What to work on: This task calls for every entry below to be repeated exactly, without the pictures.

Data for the task Block Start

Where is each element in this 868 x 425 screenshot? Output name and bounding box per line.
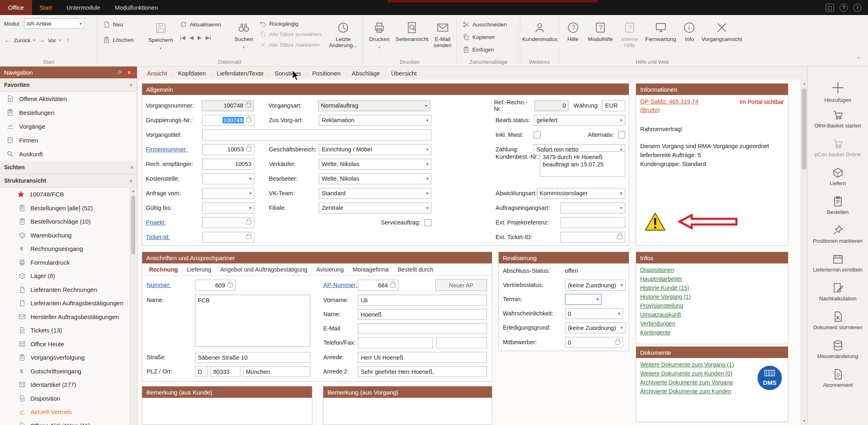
bearb-status-select[interactable]: geliefert▾ (534, 115, 625, 126)
save-button[interactable]: Speichern▾ (145, 18, 176, 52)
kostenstelle-select[interactable]: ▾ (202, 173, 254, 184)
vertriebsstatus-select[interactable]: (keine Zuordnung)▾ (565, 280, 626, 291)
favoriten-section-header[interactable]: Favoriten« (0, 78, 137, 92)
link-verbindungen[interactable]: Verbindungen (640, 320, 675, 327)
vorgangstitel-field[interactable] (202, 129, 431, 140)
tab-avisierung[interactable]: Avisierung (312, 266, 348, 273)
process-view-button[interactable]: Vorgangsansicht (701, 18, 742, 48)
vorname-field[interactable]: Uli (358, 295, 487, 306)
ref-rechn-nr-field[interactable]: 0 (535, 100, 569, 111)
last-record-button[interactable]: ▶| (206, 35, 211, 41)
link-historie-kunde[interactable]: Historie Kunde (15) (640, 285, 689, 291)
sichten-section-header[interactable]: Sichten« (0, 161, 137, 174)
internal-help-button[interactable]: interne Hilfe (618, 18, 641, 48)
zus-vorg-art-select[interactable]: Reklamation▾ (319, 115, 431, 126)
pcon-basket-button[interactable]: pCon.basket Online (807, 138, 868, 167)
first-record-button[interactable]: |◀ (180, 35, 185, 41)
gruppierungs-nr-field[interactable]: 100748 (202, 115, 254, 126)
gueltig-bis-datepicker[interactable]: ▾ (202, 203, 254, 214)
link-weitere-dokumente-vorgang[interactable]: Weitere Dokumente zum Vorgang (1) (640, 361, 734, 368)
ribbon-tab-untermodule[interactable]: Untermodule (59, 0, 108, 15)
tab-positionen[interactable]: Positionen (307, 70, 346, 77)
tree-item-office-heute[interactable]: Office Heute (0, 337, 137, 351)
anschrift-name-field[interactable]: FCB (195, 295, 310, 347)
link-dispositionen[interactable]: Dispositionen (640, 267, 674, 273)
bemerkung-vorgang-textarea[interactable] (323, 398, 492, 425)
tree-item-disposition[interactable]: Disposition (0, 392, 137, 406)
info-icon[interactable]: i (853, 4, 862, 12)
copy-button[interactable]: Kopieren (461, 31, 496, 43)
link-archivierte-dokumente-kunden[interactable]: Archivierte Dokumente zum Kunden (640, 388, 731, 395)
chevron-down-icon[interactable]: ▾ (33, 38, 35, 42)
office-menu-button[interactable]: Office (0, 0, 32, 15)
sidebar-item-firmen[interactable]: Firmen (0, 133, 137, 147)
op-saldo-link[interactable]: OP-Saldo: 465.319,74 (640, 98, 699, 105)
tree-item-bestellvorschlaege[interactable]: Bestellvorschläge (10) (0, 215, 137, 229)
forward-label[interactable]: Vor (48, 37, 56, 43)
bemerkung-kunde-textarea[interactable] (142, 398, 312, 425)
termin-datepicker[interactable]: ▾ (565, 294, 602, 305)
tab-rechnung[interactable]: Rechnung (145, 266, 182, 273)
ribbon-tab-start[interactable]: Start (32, 0, 59, 15)
field-label-nummer-link[interactable]: Nummer: (147, 282, 171, 288)
tree-item-aktuell-vertrieb[interactable]: Aktuell-Vertrieb (0, 405, 137, 419)
bearbeiter-select[interactable]: Welte, Nikolas▾ (319, 173, 431, 184)
prev-record-button[interactable]: ◀ (189, 35, 193, 41)
new-button[interactable]: Neu (102, 18, 143, 30)
link-historie-vorgang[interactable]: Historie Vorgang (1) (640, 293, 691, 300)
main-scrollbar[interactable]: ▲ ▼ (801, 80, 807, 425)
rech-empfaenger-field[interactable]: 10053 (202, 159, 254, 170)
land-field[interactable]: D (195, 366, 208, 377)
send-email-button[interactable]: E-Mail senden (432, 18, 453, 51)
geschaeftsbereich-select[interactable]: Einrichtung / Möbel▾ (319, 144, 431, 155)
tab-lieferung[interactable]: Lieferung (182, 266, 216, 273)
tree-item-identartikel[interactable]: Identartikel (277) (0, 378, 137, 392)
help-icon[interactable]: ? (840, 4, 848, 12)
tab-ansicht[interactable]: Ansicht (142, 70, 173, 77)
tab-montagefirma[interactable]: Montagefirma (348, 266, 393, 273)
tab-abschlaege[interactable]: Abschläge (346, 70, 386, 77)
mass-change-button[interactable]: Massenänderung (807, 340, 868, 369)
anrede-field[interactable]: Herr Uli Hoeneß (358, 352, 487, 363)
plz-field[interactable]: 80333 (210, 366, 240, 377)
kundenbest-nr-field[interactable]: 3479 durch Hr Hoeneß beauftragt am 15.07… (540, 151, 625, 177)
sidebar-item-offene-aktivitaeten[interactable]: Offene Aktivitäten (0, 92, 137, 106)
modul-select[interactable]: AR-Artikel▾ (24, 18, 85, 29)
module-help-button[interactable]: Modulhilfe (585, 18, 616, 48)
anrede2-field[interactable]: Sehr geehrter Herr Hoeneß, (358, 366, 487, 377)
auftragseingangsart-select[interactable]: ▾ (561, 203, 625, 214)
layout-icon[interactable]: ▢ (826, 4, 834, 12)
link-kontingente[interactable]: Kontingente (640, 329, 671, 336)
select-all-records-button[interactable]: Alle Sätze auswählen (258, 29, 325, 39)
delete-button[interactable]: Löschen (102, 34, 143, 46)
wahrscheinlichkeit-select[interactable]: 0▾ (565, 308, 623, 319)
mark-all-records-button[interactable]: Alle Sätze markieren (258, 39, 325, 50)
ext-ticket-id-field[interactable] (561, 232, 625, 243)
tree-item-rechnungseingang[interactable]: Rechnungseingang (0, 242, 137, 256)
tab-sonstiges[interactable]: Sonstiges (269, 70, 307, 77)
tree-item-vorgangsverfolgung[interactable]: Vorgangsverfolgung (0, 351, 137, 365)
scrollbar-thumb[interactable] (802, 88, 807, 170)
ticket-id-field[interactable] (202, 232, 254, 243)
alternativ-checkbox[interactable] (618, 132, 625, 138)
tree-item-formulardruck[interactable]: Formulardruck (0, 256, 137, 270)
add-position-button[interactable]: Hinzufügen (807, 80, 868, 109)
pin-icon[interactable] (116, 69, 122, 76)
paste-button[interactable]: Einfügen (461, 43, 496, 56)
tab-lieferdaten-texte[interactable]: Lieferdaten/Texte (212, 70, 269, 77)
ext-projektreferenz-field[interactable] (561, 217, 625, 228)
anschrift-nummer-field[interactable]: 609 (195, 280, 236, 291)
delivery-date-button[interactable]: Liefertermin ermitteln (807, 253, 868, 282)
filiale-select[interactable]: Zentrale▾ (319, 203, 431, 214)
link-weitere-dokumente-kunden[interactable]: Weitere Dokumente zum Kunden (0) (640, 370, 732, 377)
cut-button[interactable]: Ausschneiden (461, 18, 509, 31)
abwicklungsart-select[interactable]: Kommissionslager▾ (537, 188, 625, 199)
scroll-up-button[interactable]: ▲ (130, 188, 136, 194)
sidebar-item-vorgaenge[interactable]: Vorgänge (0, 119, 137, 133)
back-button[interactable]: ← (4, 36, 11, 44)
ort-field[interactable]: München (243, 366, 310, 377)
tree-item-tickets[interactable]: Tickets (13) (0, 324, 137, 337)
tree-item-laeger[interactable]: Läger (8) (0, 269, 137, 283)
order-button[interactable]: Bestellen (807, 196, 868, 224)
scroll-down-button[interactable]: ▼ (801, 418, 807, 424)
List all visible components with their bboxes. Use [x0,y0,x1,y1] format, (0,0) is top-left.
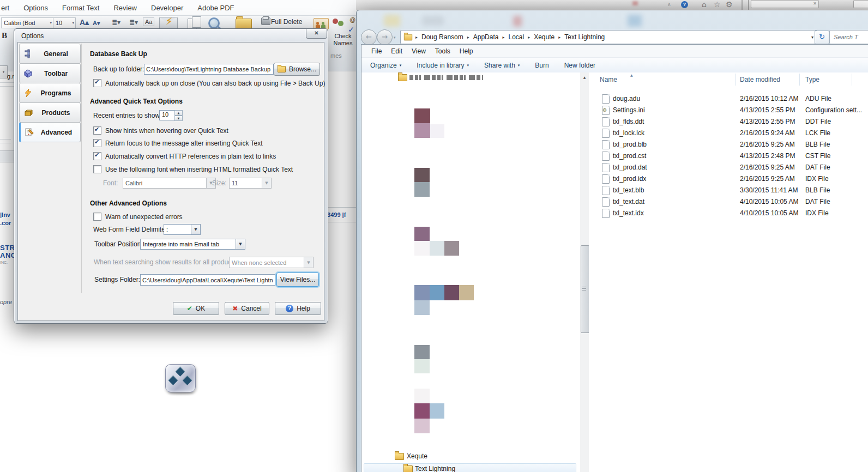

Data for the task Block End

Task answer:
Where is each element in this 868 x 425 screenshot? Output name and bounding box per line.
bearb-status-select[interactable]: geliefert▾ (534, 115, 625, 126)
save-button[interactable]: Speichern▾ (145, 18, 176, 52)
kostenstelle-select[interactable]: ▾ (202, 173, 254, 184)
vertriebsstatus-select[interactable]: (keine Zuordnung)▾ (565, 280, 626, 291)
favoriten-section-header[interactable]: Favoriten« (0, 78, 137, 92)
link-verbindungen[interactable]: Verbindungen (640, 320, 675, 327)
vorgangstitel-field[interactable] (202, 129, 431, 140)
tab-avisierung[interactable]: Avisierung (312, 266, 348, 273)
process-view-button[interactable]: Vorgangsansicht (701, 18, 742, 48)
vorname-field[interactable]: Uli (358, 295, 487, 306)
ref-rechn-nr-field[interactable]: 0 (535, 100, 569, 111)
last-record-button[interactable]: ▶| (206, 35, 211, 41)
link-historie-kunde[interactable]: Historie Kunde (15) (640, 285, 689, 291)
sichten-section-header[interactable]: Sichten« (0, 161, 137, 174)
internal-help-button[interactable]: interne Hilfe (618, 18, 641, 48)
zus-vorg-art-select[interactable]: Reklamation▾ (319, 115, 431, 126)
pcon-basket-button[interactable]: pCon.basket Online (807, 138, 868, 167)
first-record-button[interactable]: |◀ (180, 35, 185, 41)
gruppierungs-nr-field[interactable]: 100748 (202, 115, 254, 126)
gueltig-bis-datepicker[interactable]: ▾ (202, 203, 254, 214)
link-weitere-dokumente-vorgang[interactable]: Weitere Dokumente zum Vorgang (1) (640, 361, 734, 368)
ribbon-tab-untermodule[interactable]: Untermodule (59, 0, 108, 15)
tab-positionen[interactable]: Positionen (307, 70, 346, 77)
tree-item-office-heute[interactable]: Office Heute (0, 337, 137, 351)
anschrift-name-field[interactable]: FCB (195, 295, 310, 347)
link-dispositionen[interactable]: Dispositionen (640, 267, 674, 273)
bemerkung-vorgang-textarea[interactable] (323, 398, 492, 425)
tree-item-disposition[interactable]: Disposition (0, 392, 137, 406)
info-icon[interactable]: i (853, 4, 862, 12)
copy-button[interactable]: Kopieren (461, 31, 496, 43)
link-archivierte-dokumente-kunden[interactable]: Archivierte Dokumente zum Kunden (640, 388, 731, 395)
chevron-down-icon[interactable]: ▾ (33, 38, 35, 42)
office-menu-button[interactable]: Office (0, 0, 32, 15)
sidebar-item-firmen[interactable]: Firmen (0, 133, 137, 147)
op-saldo-link[interactable]: OP-Saldo: 465.319,74 (640, 98, 699, 105)
tree-item-bestellvorschlaege[interactable]: Bestellvorschläge (10) (0, 215, 137, 229)
forward-label[interactable]: Vor (48, 37, 56, 43)
bemerkung-kunde-textarea[interactable] (142, 398, 312, 425)
termin-datepicker[interactable]: ▾ (565, 294, 602, 305)
tab-rechnung[interactable]: Rechnung (145, 266, 182, 273)
ribbon-tab-start[interactable]: Start (32, 0, 59, 15)
field-label-nummer-link[interactable]: Nummer: (147, 282, 171, 288)
tree-item-aktuell-vertrieb[interactable]: Aktuell-Vertrieb (0, 405, 137, 419)
bearbeiter-select[interactable]: Welte, Nikolas▾ (319, 173, 431, 184)
prev-record-button[interactable]: ◀ (189, 35, 193, 41)
new-button[interactable]: Neu (102, 18, 143, 30)
link-historie-vorgang[interactable]: Historie Vorgang (1) (640, 293, 691, 300)
main-scrollbar[interactable]: ▲ ▼ (801, 80, 807, 425)
rech-empfaenger-field[interactable]: 10053 (202, 159, 254, 170)
land-field[interactable]: D (195, 366, 208, 377)
send-email-button[interactable]: E-Mail senden (432, 18, 453, 51)
geschaeftsbereich-select[interactable]: Einrichtung / Möbel▾ (319, 144, 431, 155)
tab-lieferung[interactable]: Lieferung (182, 266, 216, 273)
tree-item-identartikel[interactable]: Identartikel (277) (0, 378, 137, 392)
help-icon[interactable]: ? (840, 4, 848, 12)
tab-ansicht[interactable]: Ansicht (142, 70, 173, 77)
tab-montagefirma[interactable]: Montagefirma (348, 266, 393, 273)
tab-abschlaege[interactable]: Abschläge (346, 70, 386, 77)
mass-change-button[interactable]: Massenänderung (807, 340, 868, 369)
anrede-field[interactable]: Herr Uli Hoeneß (358, 352, 487, 363)
plz-field[interactable]: 80333 (210, 366, 240, 377)
kundenbest-nr-field[interactable]: 3479 durch Hr Hoeneß beauftragt am 15.07… (540, 151, 625, 177)
sidebar-item-offene-aktivitaeten[interactable]: Offene Aktivitäten (0, 92, 137, 106)
modul-select[interactable]: AR-Artikel▾ (24, 18, 85, 29)
module-help-button[interactable]: Modulhilfe (585, 18, 616, 48)
anrede2-field[interactable]: Sehr geehrter Herr Hoeneß, (358, 366, 487, 377)
auftragseingangsart-select[interactable]: ▾ (561, 203, 625, 214)
layout-icon[interactable]: ▢ (826, 4, 834, 12)
link-kontingente[interactable]: Kontingente (640, 329, 671, 336)
select-all-records-button[interactable]: Alle Sätze auswählen (258, 29, 325, 39)
delete-button[interactable]: Löschen (102, 34, 143, 46)
wahrscheinlichkeit-select[interactable]: 0▾ (565, 308, 623, 319)
mark-all-records-button[interactable]: Alle Sätze markieren (258, 39, 325, 50)
ext-ticket-id-field[interactable] (561, 232, 625, 243)
tree-item-rechnungseingang[interactable]: Rechnungseingang (0, 242, 137, 256)
tab-sonstiges[interactable]: Sonstiges (269, 70, 307, 77)
tree-item-vorgangsverfolgung[interactable]: Vorgangsverfolgung (0, 351, 137, 365)
scrollbar-thumb[interactable] (802, 88, 807, 170)
ticket-id-field[interactable] (202, 232, 254, 243)
alternativ-checkbox[interactable] (618, 132, 625, 138)
tree-item-formulardruck[interactable]: Formulardruck (0, 256, 137, 270)
add-position-button[interactable]: Hinzufügen (807, 80, 868, 109)
pin-icon[interactable] (116, 69, 122, 76)
paste-button[interactable]: Einfügen (461, 43, 496, 56)
tab-lieferdaten-texte[interactable]: Lieferdaten/Texte (212, 70, 269, 77)
ext-projektreferenz-field[interactable] (561, 217, 625, 228)
anschrift-nummer-field[interactable]: 609 (195, 280, 236, 291)
delivery-date-button[interactable]: Liefertermin ermitteln (807, 253, 868, 282)
filiale-select[interactable]: Zentrale▾ (319, 203, 431, 214)
link-weitere-dokumente-kunden[interactable]: Weitere Dokumente zum Kunden (0) (640, 370, 732, 377)
cut-button[interactable]: Ausschneiden (461, 18, 509, 31)
abwicklungsart-select[interactable]: Kommissionslager▾ (537, 188, 625, 199)
scroll-up-button[interactable]: ▲ (130, 188, 136, 194)
sidebar-item-vorgaenge[interactable]: Vorgänge (0, 119, 137, 133)
back-button[interactable]: ← (4, 36, 11, 44)
ort-field[interactable]: München (243, 366, 310, 377)
tree-item-tickets[interactable]: Tickets (13) (0, 324, 137, 337)
tree-item-laeger[interactable]: Läger (8) (0, 269, 137, 283)
order-button[interactable]: Bestellen (807, 196, 868, 224)
scroll-down-button[interactable]: ▼ (801, 418, 807, 424)
List all visible components with their bboxes. Use [x0,y0,x1,y1] format, (0,0) is top-left.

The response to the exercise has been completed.